According to Nelson, the moniker "Earth Day" was "an obvious and logical name" suggested by "a number of people" in the fall of 1969, including, he writes, both "a friend of mine who had been in the field of public relations" and "a New York advertising executive," Julian Koenig. Koenig, who had been on Nelson's organizing committee in 1969, has said that the idea came to him by the coincidence of his birthday with the day selected, April 22; "Earth Day" rhyming with "birthday," the connection seemed natural. Other names circulated during preparations—Nelson himself continued to call it the National Environment Teach-In, but national coordinator Denis Hayes used the term Earth Day in his communications and press coverage of the event was "practically unanimous" in its use of "Earth Day," so the name stuck.
The Earth Day Network was founded in 1993 with a goal of creating an international network dedicated to supporting grassroots Earth Day organizing. Earth Day New York and San Diego Earth Day kept the fledgling entity going for a number of years but ultimately invited Denis Hayes to become chairman of the organization in time for Earth Day 2000. Under Denis’ leadership the Network organized the world-wide events for the 30th Anniversary and has grown into an established Washington, DC-based organization that promotes environmental activism and year-round progressive action, domestically and internationally. Earth Day Network members include NGOs, quasi-governmental agencies, local governments, activists, and others. Earth Day Network members focus on environmental education; local, national, and global policies; public environmental campaigns; and organizing national and local earth day events to promote activism and environmental protection. The international network reaches more than 25,000 organizations in 192 countries, while the domestic program engages 10,000 groups and more than 100,000 educators coordinating millions of community development and environmental-protection activities throughout the year.

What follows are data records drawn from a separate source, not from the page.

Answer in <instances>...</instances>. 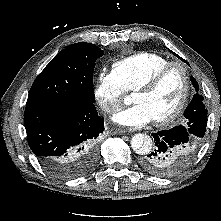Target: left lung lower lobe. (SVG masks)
Returning <instances> with one entry per match:
<instances>
[{
	"instance_id": "0a47b994",
	"label": "left lung lower lobe",
	"mask_w": 221,
	"mask_h": 221,
	"mask_svg": "<svg viewBox=\"0 0 221 221\" xmlns=\"http://www.w3.org/2000/svg\"><path fill=\"white\" fill-rule=\"evenodd\" d=\"M154 149L140 159L148 173L160 177L173 176L184 170L194 157L200 142L184 125L152 133Z\"/></svg>"
}]
</instances>
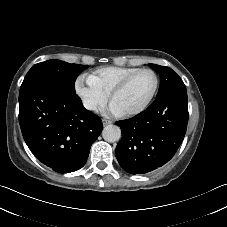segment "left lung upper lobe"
Wrapping results in <instances>:
<instances>
[{
	"instance_id": "1",
	"label": "left lung upper lobe",
	"mask_w": 227,
	"mask_h": 227,
	"mask_svg": "<svg viewBox=\"0 0 227 227\" xmlns=\"http://www.w3.org/2000/svg\"><path fill=\"white\" fill-rule=\"evenodd\" d=\"M149 66L160 74V87L157 98L169 92H187L186 87L175 71L169 67L149 64Z\"/></svg>"
}]
</instances>
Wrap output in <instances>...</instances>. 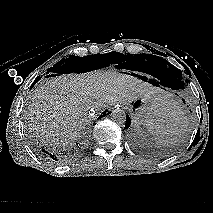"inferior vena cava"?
<instances>
[{
  "label": "inferior vena cava",
  "instance_id": "inferior-vena-cava-1",
  "mask_svg": "<svg viewBox=\"0 0 213 213\" xmlns=\"http://www.w3.org/2000/svg\"><path fill=\"white\" fill-rule=\"evenodd\" d=\"M88 114H89L90 116H93V115L95 114V111H94L93 109H90V110L88 111Z\"/></svg>",
  "mask_w": 213,
  "mask_h": 213
}]
</instances>
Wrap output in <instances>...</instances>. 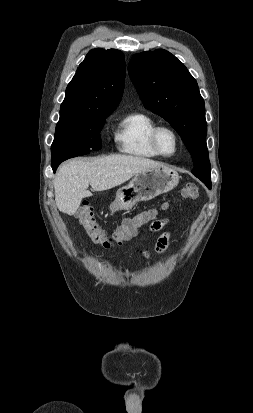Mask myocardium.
<instances>
[{"instance_id": "obj_1", "label": "myocardium", "mask_w": 253, "mask_h": 413, "mask_svg": "<svg viewBox=\"0 0 253 413\" xmlns=\"http://www.w3.org/2000/svg\"><path fill=\"white\" fill-rule=\"evenodd\" d=\"M162 130H167V131H169V132L173 135V137H174V139H175V144H176V146H175V150H174V152H173L172 154H165V153L162 152V150L160 149V146H159V143H158V136H159V133H160ZM149 140H150V144H151L153 150H154L159 156H162V157H166V158L173 157L174 155L177 154V152L179 151V148H180V137H179L177 131H176L173 127H171V126H169V125H166V124H158V125H156V126L151 130V132H150Z\"/></svg>"}]
</instances>
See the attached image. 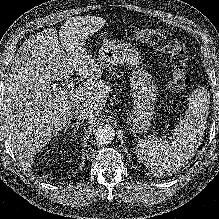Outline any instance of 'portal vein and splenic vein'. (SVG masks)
Returning a JSON list of instances; mask_svg holds the SVG:
<instances>
[{
  "label": "portal vein and splenic vein",
  "instance_id": "obj_1",
  "mask_svg": "<svg viewBox=\"0 0 219 219\" xmlns=\"http://www.w3.org/2000/svg\"><path fill=\"white\" fill-rule=\"evenodd\" d=\"M73 87H74V85H73V83H71V84H68V85L66 86V89L53 87V90H54V91L59 90V92H60L61 94H67V93H68V89L70 90V89L73 88Z\"/></svg>",
  "mask_w": 219,
  "mask_h": 219
}]
</instances>
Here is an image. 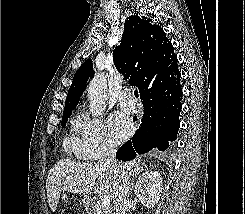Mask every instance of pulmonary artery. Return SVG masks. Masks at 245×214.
<instances>
[{
  "mask_svg": "<svg viewBox=\"0 0 245 214\" xmlns=\"http://www.w3.org/2000/svg\"><path fill=\"white\" fill-rule=\"evenodd\" d=\"M118 102L122 109L129 113H134L136 111L135 101L130 93V91H124L119 97Z\"/></svg>",
  "mask_w": 245,
  "mask_h": 214,
  "instance_id": "1",
  "label": "pulmonary artery"
}]
</instances>
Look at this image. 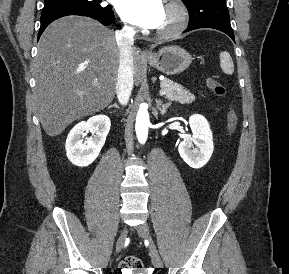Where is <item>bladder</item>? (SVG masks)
<instances>
[{"label": "bladder", "mask_w": 289, "mask_h": 274, "mask_svg": "<svg viewBox=\"0 0 289 274\" xmlns=\"http://www.w3.org/2000/svg\"><path fill=\"white\" fill-rule=\"evenodd\" d=\"M140 272L141 271H129V272H126V273H123V274H142Z\"/></svg>", "instance_id": "obj_1"}]
</instances>
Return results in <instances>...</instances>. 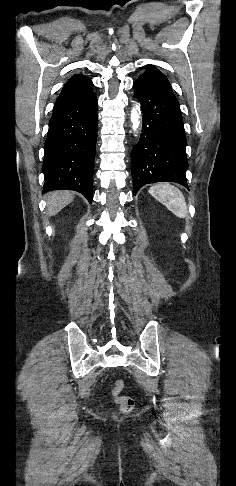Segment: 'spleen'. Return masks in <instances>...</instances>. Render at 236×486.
<instances>
[{"label":"spleen","instance_id":"3e777b00","mask_svg":"<svg viewBox=\"0 0 236 486\" xmlns=\"http://www.w3.org/2000/svg\"><path fill=\"white\" fill-rule=\"evenodd\" d=\"M149 193L177 217L185 218L187 216L185 198L177 187L166 183L157 184L149 189Z\"/></svg>","mask_w":236,"mask_h":486}]
</instances>
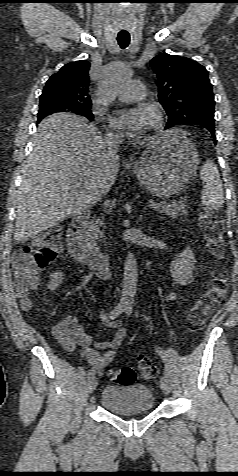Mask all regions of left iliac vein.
<instances>
[{
  "label": "left iliac vein",
  "instance_id": "obj_1",
  "mask_svg": "<svg viewBox=\"0 0 238 476\" xmlns=\"http://www.w3.org/2000/svg\"><path fill=\"white\" fill-rule=\"evenodd\" d=\"M160 387L164 393L168 394L170 392V383L166 376L160 378Z\"/></svg>",
  "mask_w": 238,
  "mask_h": 476
}]
</instances>
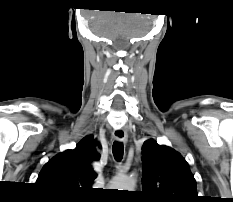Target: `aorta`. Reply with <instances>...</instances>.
<instances>
[{
    "label": "aorta",
    "mask_w": 233,
    "mask_h": 202,
    "mask_svg": "<svg viewBox=\"0 0 233 202\" xmlns=\"http://www.w3.org/2000/svg\"><path fill=\"white\" fill-rule=\"evenodd\" d=\"M136 181L130 176H118L112 181V187L118 190H129L133 191L135 188Z\"/></svg>",
    "instance_id": "obj_1"
}]
</instances>
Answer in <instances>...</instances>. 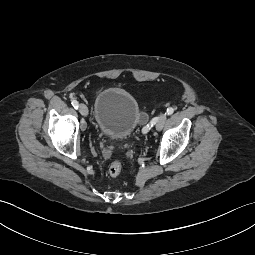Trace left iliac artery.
<instances>
[{
  "label": "left iliac artery",
  "mask_w": 255,
  "mask_h": 255,
  "mask_svg": "<svg viewBox=\"0 0 255 255\" xmlns=\"http://www.w3.org/2000/svg\"><path fill=\"white\" fill-rule=\"evenodd\" d=\"M173 112H174V108H173V107H169V108H167L165 114L171 115V114H173ZM156 123H157V120H156V117H155V118L152 119V121L150 122V124H147V126L144 127V129H143V131H142V134H143V135H146L147 132L151 129V127H152L153 125H155Z\"/></svg>",
  "instance_id": "44dca946"
}]
</instances>
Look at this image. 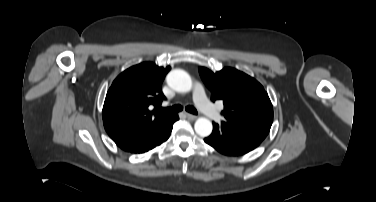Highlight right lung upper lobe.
Segmentation results:
<instances>
[{
  "label": "right lung upper lobe",
  "instance_id": "obj_1",
  "mask_svg": "<svg viewBox=\"0 0 376 202\" xmlns=\"http://www.w3.org/2000/svg\"><path fill=\"white\" fill-rule=\"evenodd\" d=\"M170 67L144 62L122 72L109 88L102 111L103 123L110 138L118 145L134 140L173 114L158 107L166 99L161 84Z\"/></svg>",
  "mask_w": 376,
  "mask_h": 202
}]
</instances>
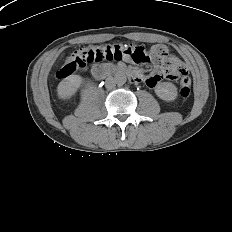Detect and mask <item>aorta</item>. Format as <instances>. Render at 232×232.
<instances>
[{"label": "aorta", "mask_w": 232, "mask_h": 232, "mask_svg": "<svg viewBox=\"0 0 232 232\" xmlns=\"http://www.w3.org/2000/svg\"><path fill=\"white\" fill-rule=\"evenodd\" d=\"M114 81L119 86L124 85L127 81L126 75L124 73H117L114 76Z\"/></svg>", "instance_id": "obj_1"}]
</instances>
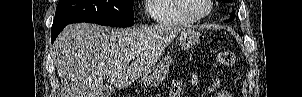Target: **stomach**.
<instances>
[{"mask_svg": "<svg viewBox=\"0 0 302 97\" xmlns=\"http://www.w3.org/2000/svg\"><path fill=\"white\" fill-rule=\"evenodd\" d=\"M200 35L195 30H185L177 35V43L183 48L187 49L198 44ZM172 59L170 56H166L158 64L153 66L146 74H144L139 83L146 87L158 86L166 77L169 72Z\"/></svg>", "mask_w": 302, "mask_h": 97, "instance_id": "stomach-1", "label": "stomach"}]
</instances>
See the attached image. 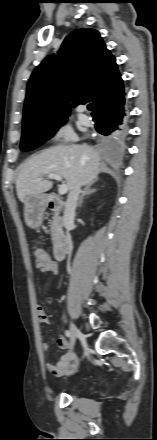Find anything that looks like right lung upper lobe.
Wrapping results in <instances>:
<instances>
[{
	"label": "right lung upper lobe",
	"mask_w": 157,
	"mask_h": 440,
	"mask_svg": "<svg viewBox=\"0 0 157 440\" xmlns=\"http://www.w3.org/2000/svg\"><path fill=\"white\" fill-rule=\"evenodd\" d=\"M123 80L113 55L97 30L81 28L47 56L27 85L23 126L65 119L72 106L93 102L94 111L123 95Z\"/></svg>",
	"instance_id": "cb5924a9"
}]
</instances>
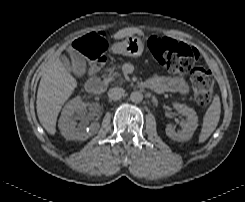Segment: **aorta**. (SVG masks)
<instances>
[{
    "instance_id": "obj_1",
    "label": "aorta",
    "mask_w": 245,
    "mask_h": 202,
    "mask_svg": "<svg viewBox=\"0 0 245 202\" xmlns=\"http://www.w3.org/2000/svg\"><path fill=\"white\" fill-rule=\"evenodd\" d=\"M130 100L134 103H140L143 100V94L140 91H133Z\"/></svg>"
}]
</instances>
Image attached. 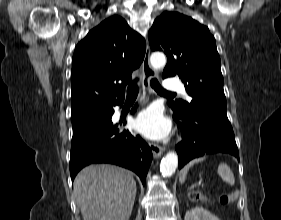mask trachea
Segmentation results:
<instances>
[{"instance_id":"trachea-1","label":"trachea","mask_w":281,"mask_h":220,"mask_svg":"<svg viewBox=\"0 0 281 220\" xmlns=\"http://www.w3.org/2000/svg\"><path fill=\"white\" fill-rule=\"evenodd\" d=\"M150 84L153 87V89L160 94L175 95L174 93L168 92L165 89H163L159 84V82L157 81V79L155 78L151 79ZM137 94H138V85H137V80H135L128 86L127 96L131 97V96H136Z\"/></svg>"}]
</instances>
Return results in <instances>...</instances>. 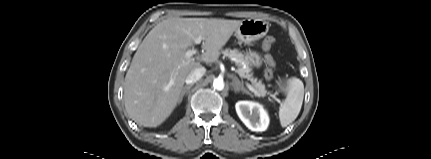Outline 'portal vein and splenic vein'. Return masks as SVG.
Wrapping results in <instances>:
<instances>
[{
	"instance_id": "1",
	"label": "portal vein and splenic vein",
	"mask_w": 431,
	"mask_h": 159,
	"mask_svg": "<svg viewBox=\"0 0 431 159\" xmlns=\"http://www.w3.org/2000/svg\"><path fill=\"white\" fill-rule=\"evenodd\" d=\"M202 40H203V37H202V36H199V37H197V38L194 40V43H195V44H200ZM196 53H197V49L192 48V49H189V50H187V51H186L185 56H186L187 58H191V57H192L194 54H196ZM248 88H249V90H250L251 92L256 93V89H255L253 86H251L250 84H248Z\"/></svg>"
}]
</instances>
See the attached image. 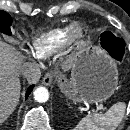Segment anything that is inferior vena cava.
Masks as SVG:
<instances>
[{
  "label": "inferior vena cava",
  "instance_id": "obj_1",
  "mask_svg": "<svg viewBox=\"0 0 130 130\" xmlns=\"http://www.w3.org/2000/svg\"><path fill=\"white\" fill-rule=\"evenodd\" d=\"M20 71L29 83H37L41 76L40 67L36 63L26 62L21 66Z\"/></svg>",
  "mask_w": 130,
  "mask_h": 130
}]
</instances>
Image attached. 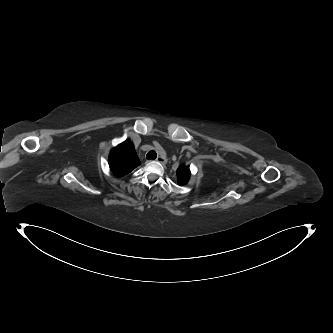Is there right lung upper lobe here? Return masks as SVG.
Here are the masks:
<instances>
[{"mask_svg":"<svg viewBox=\"0 0 333 333\" xmlns=\"http://www.w3.org/2000/svg\"><path fill=\"white\" fill-rule=\"evenodd\" d=\"M141 164L132 142L128 139L113 148L109 155L110 170L116 176H124Z\"/></svg>","mask_w":333,"mask_h":333,"instance_id":"cb5924a9","label":"right lung upper lobe"}]
</instances>
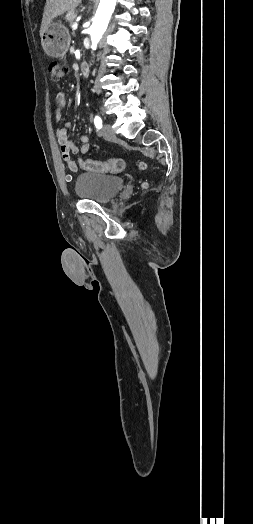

In observance of the 40th anniversary of the April 22 Earth Day, Earth Day Network created multiple global initiatives, ranging from a Global Day of Conversation with mayors worldwide, focusing on bringing green investment and building a green economy; Athletes for the Earth Campaign that brings Olympic, professional, and every day athletes' voices to help promote a solution to climate change; a Billion Acts of Green Campaign which will aggregate the millions of environmental service commitments that individuals and organizations around the world make each year; to Artist for the Earth, a campaign the involves hundreds of arts institutions and artists worldwide to create environmental awareness. EDN mobilized 1.5 billion people in 190 countries to participate in these global events and programs, and helped create Earth Day organizations worldwide.